WORK REQUEST = Go through the records and report each line in which the word "kuuluu" occurs.

Saved entries =
▬▬▬▬▬▬
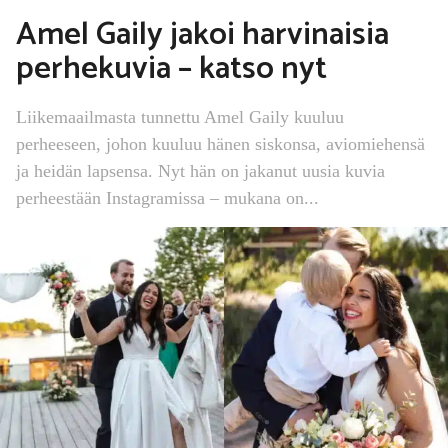
Amel Gaily jakoi harvinaisia
perhekuvia – katso nyt
Liikemaailmasta tunnettu Amel Gaily kuuluu
perheeseen, johon kuuluu hänen siskonsa, aviomiehensä
ja heidän lapsensa. Nyt hän on jakanut uusia kuvia
perheestään Instagramissa – mukana on...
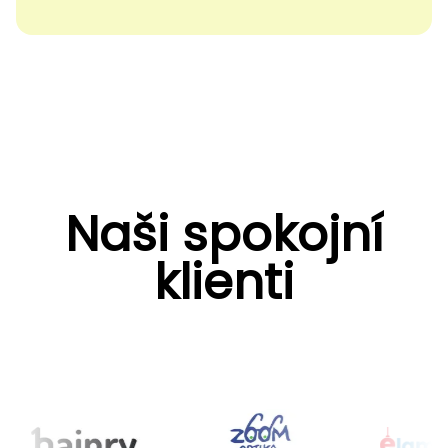
Naši spokojní
klienti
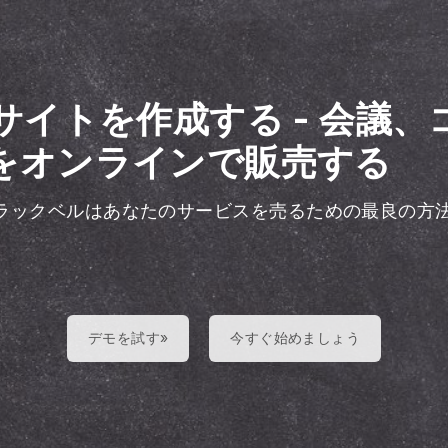
サイトを作成する
-
会議、
をオンラインで販売する
ラックベルはあなたのサービスを売るための最良の方
デモを試す»
今すぐ始めましょう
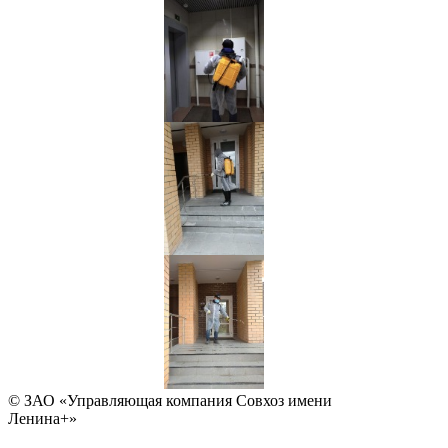
© ЗАО «Управляющая компания Совхоз имени
Ленина+»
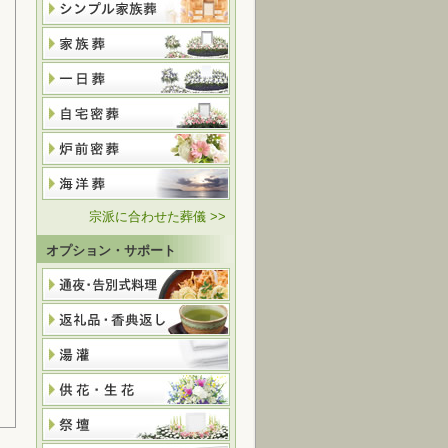
宗派に合わせた葬儀 >>
オプション・サポート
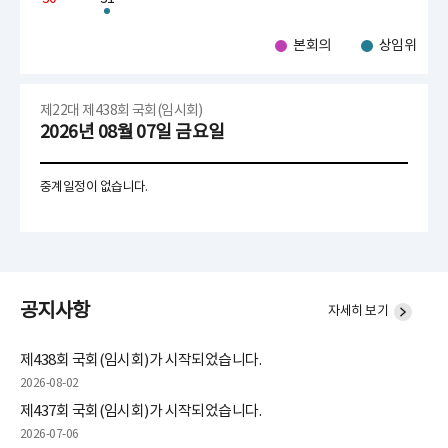
본회의
상임위
제22대 제438회 국회(임시회)
2026년 08월 07일
금요일
중계일정이 없습니다.
공지사항
자세히 보기
제438회 국회(임시회)가 시작되었습니다.
2026-08-02
제437회 국회(임시회)가 시작되었습니다.
2026-07-06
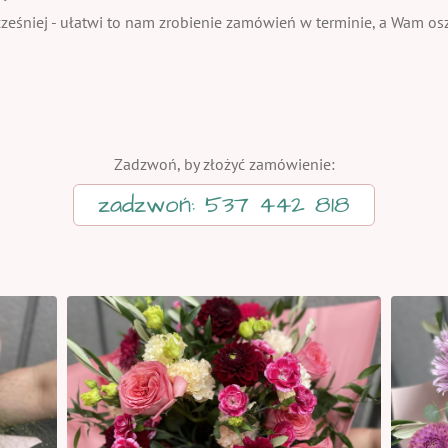
eśniej - ułatwi to nam zrobienie zamówień w terminie, a Wam oszc
Zadzwoń, by złożyć zamówienie:
zadzwoń: 537 442 818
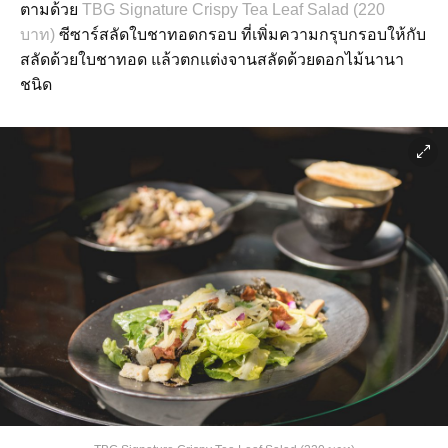
ตามด้วย
TBG Signature Crispy Tea Leaf Salad (220
บาท)
ซีซาร์สลัดใบชาทอดกรอบ ที่เพิ่มความกรุบกรอบให้กับ
สลัดด้วยใบชาทอด แล้วตกแต่งจานสลัดด้วยดอกไม้นานา
ชนิด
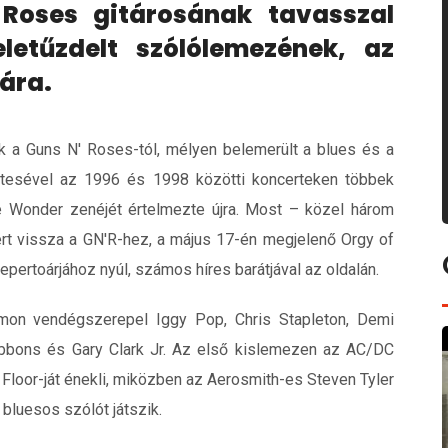
oses gitárosának tavasszal
eletűzdelt szólólemezének, az
ára.
ak a Guns N' Roses-tól, mélyen belemerült a blues és a
ttesével az 1996 és 1998 közötti koncerteken többek
e Wonder zenéjét értelmezte újra. Most – közel három
ért vissza a GN'R-hez, a május 17-én megjelenő Orgy of
pertoárjához nyúl, számos híres barátjával az oldalán.
mon vendégszerepel Iggy Pop, Chris Stapleton, Demi
Gibbons és Gary Clark Jr. Az első kislemezen az AC/DC
 Floor-ját énekli, miközben az Aerosmith-es Steven Tyler
bluesos szólót játszik.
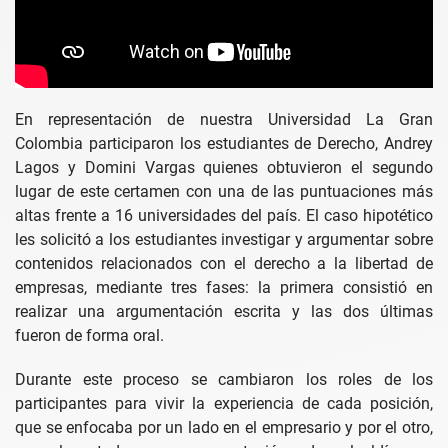
En representación de nuestra Universidad La Gran
Colombia participaron los estudiantes de Derecho, Andrey
Lagos y Domini Vargas quienes obtuvieron el segundo
lugar de este certamen con una de las puntuaciones más
altas frente a 16 universidades del país. El caso hipotético
les solicitó a los estudiantes investigar y argumentar sobre
contenidos relacionados con el derecho a la libertad de
empresas, mediante tres fases: la primera consistió en
realizar una argumentación escrita y las dos últimas
fueron de forma oral.
Durante este proceso se cambiaron los roles de los
participantes para vivir la experiencia de cada posición,
que se enfocaba por un lado en el empresario y por el otro,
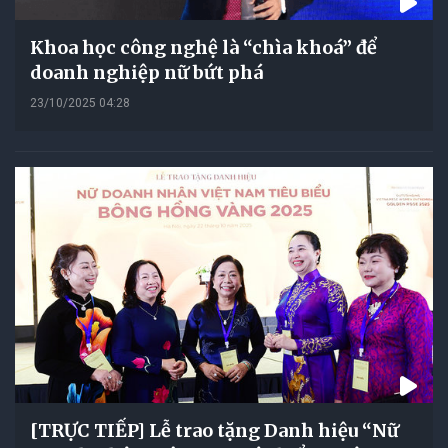
Khoa học công nghệ là “chìa khoá” để
doanh nghiệp nữ bứt phá
23/10/2025 04:28
[TRỰC TIẾP] Lễ trao tặng Danh hiệu “Nữ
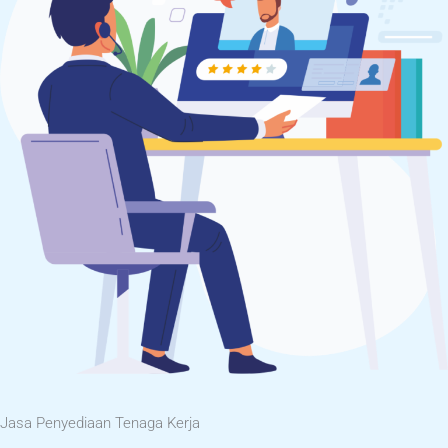
Jasa Penyediaan Tenaga Kerja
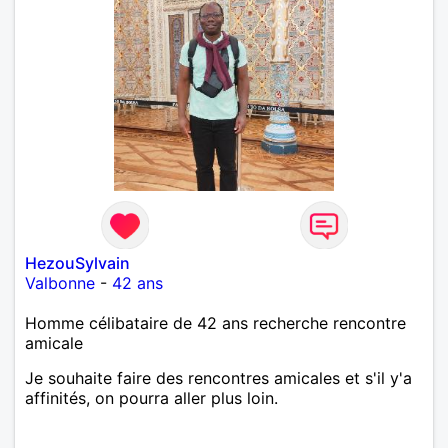
HezouSylvain
Valbonne
-
42 ans
Homme célibataire de 42 ans recherche rencontre
amicale
Je souhaite faire des rencontres amicales et s'il y'a
affinités, on pourra aller plus loin.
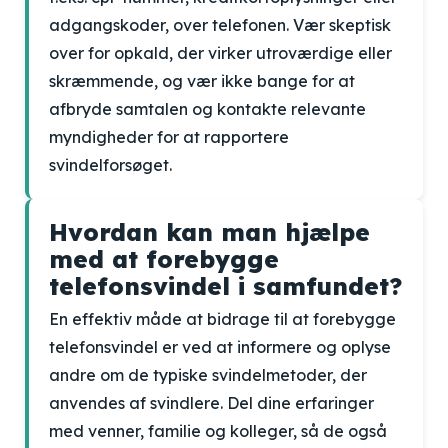
adgangskoder, over telefonen. Vær skeptisk
over for opkald, der virker utroværdige eller
skræmmende, og vær ikke bange for at
afbryde samtalen og kontakte relevante
myndigheder for at rapportere
svindelforsøget.
Hvordan kan man hjælpe
med at forebygge
telefonsvindel i samfundet?
En effektiv måde at bidrage til at forebygge
telefonsvindel er ved at informere og oplyse
andre om de typiske svindelmetoder, der
anvendes af svindlere. Del dine erfaringer
med venner, familie og kolleger, så de også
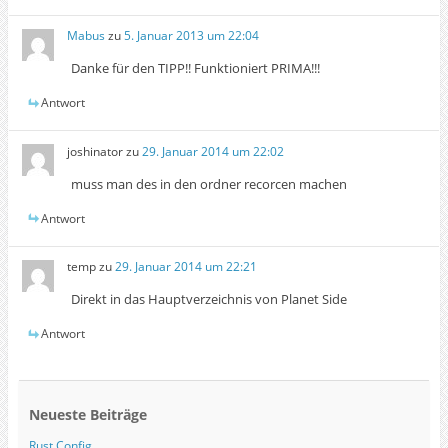
Mabus
zu
5. Januar 2013 um 22:04
Danke für den TIPP!! Funktioniert PRIMA!!!
Antwort
joshinator
zu
29. Januar 2014 um 22:02
muss man des in den ordner recorcen machen
Antwort
temp
zu
29. Januar 2014 um 22:21
Direkt in das Hauptverzeichnis von Planet Side
Antwort
Neueste Beiträge
Rust Config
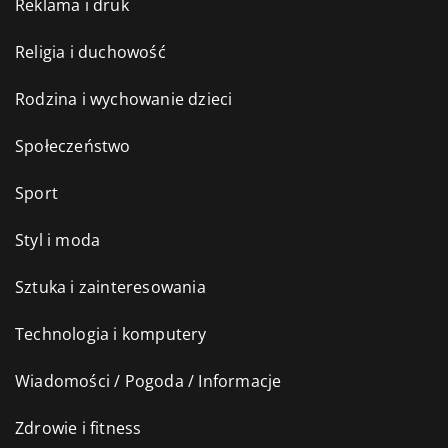
Reklama i druk
Religia i duchowość
Rodzina i wychowanie dzieci
Społeczeństwo
Sport
Styl i moda
Sztuka i zainteresowania
Technologia i komputery
Wiadomości / Pogoda / Informacje
Zdrowie i fitness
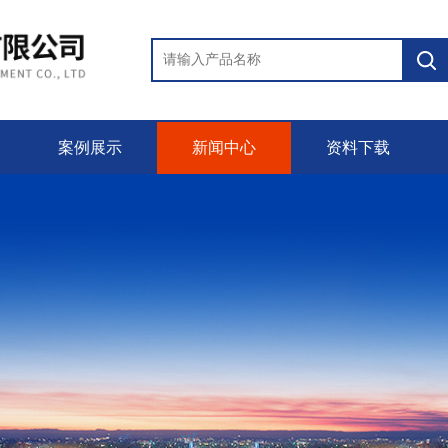
案例展示
新闻中心
资料下载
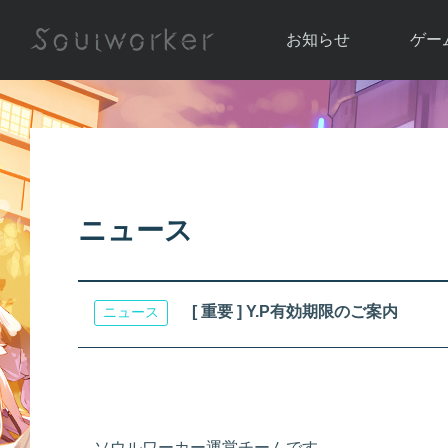
お知らせ
ゲー
お知らせ一覧
ソウル
ニュース
イベント
世界
アップデート
キャラ
ニュース
運営通信
メンテナンス
ム
アップ
[ 重要 ] Y.P有効期限のご案内
ニュース
ソウルワーカー運営チームです。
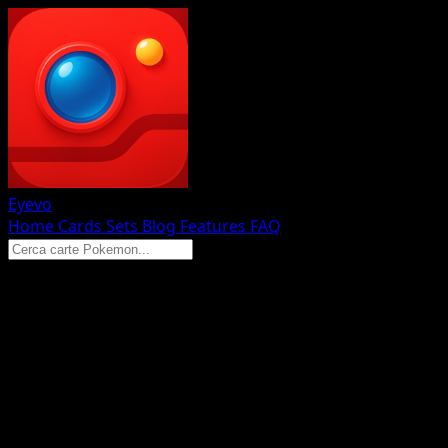
Eyevo
Home
Cards
Sets
Blog
Features
FAQ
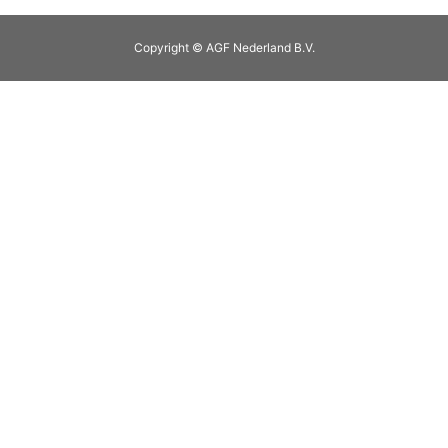
Copyright © AGF Nederland B.V.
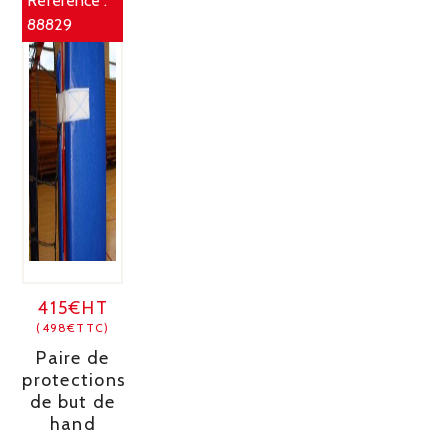
Référence :
88829
415€HT
(498€TTC)
Paire de
protections
de but de
hand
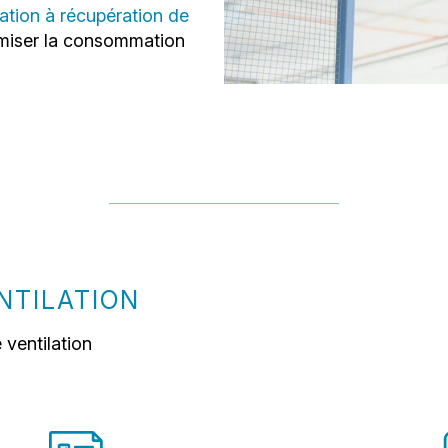
lation à récupération de
imiser la consommation
NTILATION
 ventilation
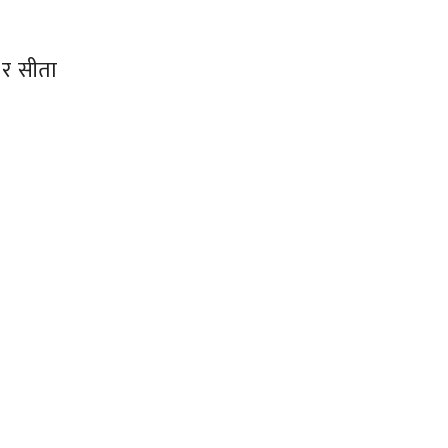
 र सीता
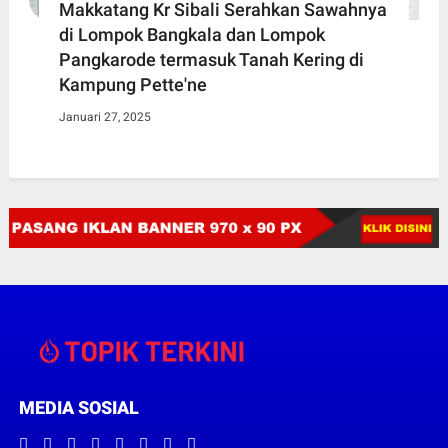
Makkatang Kr Sibali Serahkan Sawahnya
di Lompok Bangkala dan Lompok
Pangkarode termasuk Tanah Kering di
Kampung Pette'ne
Januari 27, 2025
MEDIA SOSIAL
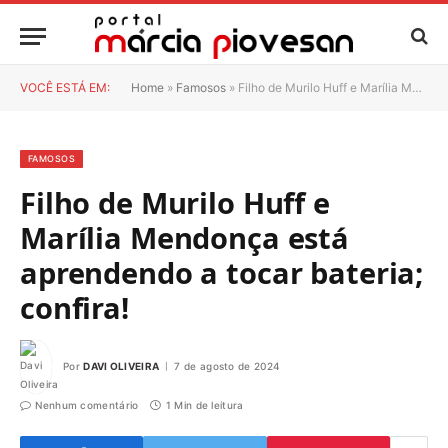
VOCÊ ESTÁ EM:
Home
»
Famosos
»
Filho de Murilo Huff e Marília Mendonça está aprendendo a tocar bateria; confira!
FAMOSOS
Filho de Murilo Huff e
Marília Mendonça está
aprendendo a tocar bateria;
confira!
Por
DAVI OLIVEIRA
7 de agosto de 2024
Nenhum comentário
1 Min de leitura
▬▬▬▬▬▬
ANSWER TO THE PROBLEM =
Liikemaailmasta tunnettu Amel Gaily kuuluu
perheeseen, johon kuuluu hänen siskonsa, aviomiehensä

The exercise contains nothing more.